Reproduce the lines below verbatim. Pictures are to be omitted.

(Extracted page text data)
= = = =
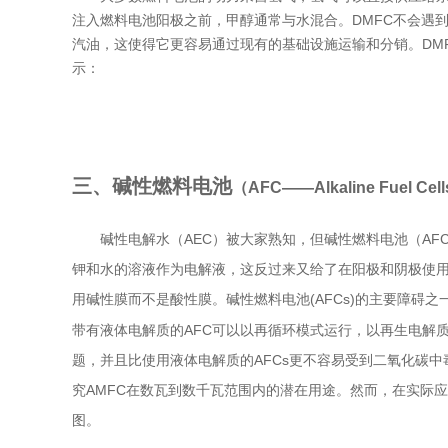
注入燃料电池阳极之前，甲醇通常与水混合。DMFC不会遇
汽油，这使得它更容易通过现有的基础设施运输和分销。DM
示：
三、碱性燃料电池
（AFC——Alkaline Fuel Cel
碱性电解水（AEC）被大家熟知，但碱性燃料电池（A
钾和水的溶液作为电解液，这反过来又给了在阳极和阴极使用
用碱性膜而不是酸性膜。碱性燃料电池(AFCs)的主要障碍之
带有液体电解质的AFC可以以再循环模式运行，以再生电解
题，并且比使用液体电解质的AFCs更不容易受到二氧化碳中
究AMFC在数瓦到数千瓦范围内的潜在用途。然而，在实际
图。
= = = =
### Answer box:
注入燃料电池阳极之前，甲醇通常与水混合。DMFC不会遇
汽油，这使得它更容易通过现有的基础设施运输和分销。DM
示：
三、碱性燃料电池
（AFC——Alkaline Fuel Cel
碱性电解水（AEC）被大家熟知，但碱性燃料电池（A
钾和水的溶液作为电解液，这反过来又给了在阳极和阴极使用
用碱性膜而不是酸性膜。碱性燃料电池(AFCs)的主要障碍之
带有液体电解质的AFC可以以再循环模式运行，以再生电解
题，并且比使用液体电解质的AFCs更不容易受到二氧化碳中
究AMFC在数瓦到数千瓦范围内的潜在用途。然而，在实际
图。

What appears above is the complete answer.